Tuesday, 23 December 2014

Poisonous plants and a modernist masterpiece

 
 
In the depths of midwinter, it's good to look back at the brighter days of summer. Courtesy of a visit during Open Gardens Weekend, let's wander round the colourful garden and Grade I-listed building of the Royal College of Physicians. 


Plants are central to medicine: they are the source of many of our drugs, and have been for millennia. The RCP's garden of medicinal plants unites key species from around the world - 1,500 of them. A key theme of our guided tour was that most of these plants are highly poisonous if consumed other than in small, medicinal doses. From opium poppies to digitalis, most are capable of harming or killing. Tread warily!


The gardens were replanted in 2005, but date from 1965. The current headquarters opened a year earlier, although the RCP was founded in 1518, and are an interesting contrast to their neighbours on the edge of Regent's Park. This modernist building was designed by the Le Corbusier-influenced Sir Denys Lasdun; it hardly blends with its neighbours, but does offer an interesting counterpoint to them. Even on a cloudy June day, its bright, clean lines were striking.


Around the same time, Lasdun's National Theatre was also built. While opinion on his work in London is divided, RIBA recognised its quality when they awarded Lasdun their Trustees' Medal. The RCP are currently celebrating him with an exhibition in their landmark building, which runs until 13 February 2015


Thursday, 18 December 2014

Duchess of Deptford

Hogarth's prints are full of detail, much of it significant to his eighteenth-century audience but obscure to the modern viewer. The current exhibition at the Cartoon Museum does a great job not only of showing many of Hogarth's works but also of explaining lots of those intriguing details. One which caught my eye was mention of Nan Rawlings, known as 'Duchess of Deptford' or 'Deptford Nan'. 

Nan's portrait features in the engraving The Cockpit, which gives a strong clue as to her unsavoury occupation. The cockpit was a venue for cock-fighting, and Nan was a cock-breeder and well-known figure on the fighting circuit. As her nicknames suggest, she was based in Deptford. 
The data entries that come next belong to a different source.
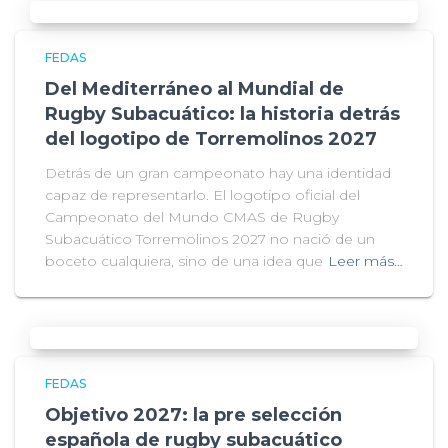
FEDAS
Del Mediterráneo al Mundial de
Rugby Subacuático: la historia detrás
del logotipo de Torremolinos 2027
Detrás de un gran campeonato hay una identidad
capaz de representarlo. El logotipo oficial del
Campeonato del Mundo CMAS de Rugby
Subacuático Torremolinos 2027 no nació de un
boceto cualquiera, sino de una idea que
Leer más…
FEDAS
Objetivo 2027: la pre selección
española de rugby subacuático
There doesn't seem to be much more information available about Nan Rawlings. It's perhaps not surprising: although (as Hogarth shows) people of all classes attended cock fights, those who made their livings from the activity were not likely to feature in many histories. In fact, she may have been forgotten fairly soon after her death: by 1803, the 'Duchess of Deptford' was a title accorded to a lavishly-dressed figure in a print satirising the nouveau riche

In 1835, cock-fighting was banned by the Cruelty to Animals Act.  One suspects that Hogarth would have approved: The Cockpit is a depiction of the vice and degradation of its gambling audience, while his series Four Stages of Cruelty begins with its central character delighting in such animal suffering and ends with his executed body being dissected at Surgeons' Hall.
 
The Museum of London website has the image and a description

Hogarth's London continues at the Cartoon Museum, Little Russell Street, until 18 January 2015 and is well worth a visit. I attended with London Historians



Saturday, 13 December 2014

Murals in and out: Camberwell Library and Bath House


The Edwardian building housing Camberwell's former Passmore Edwards Library & Bath House has two murals. The first is something of a local landmark, its tiles depicting a Camberwell Beauty butterfly. They adorn the gable wall of the former baths, now home to Lynn AC Boxing Club. The Royal Doulton tiles were moved here in 1982 when their original home - the factory of stationers Samuel Jones & Co - was demolished.


The library's main room is bright, with windows and skylights: what a contrast to the windowless basement which housed the children's library. However, inside that basement are secret treasures: murals painted on the upper walls. Among the institutional green paint, pipes and wires are wonderful, delicate images from Alice in Wonderland and fairy stories. No wonder that a contemporary news report proclaimed 'Dingy Cellar Becomes a Fairy Palace'!







I visited during Open House weekend. Unfortunately, I've since lost my note of the artist's name: if anyone knows, I would be very grateful!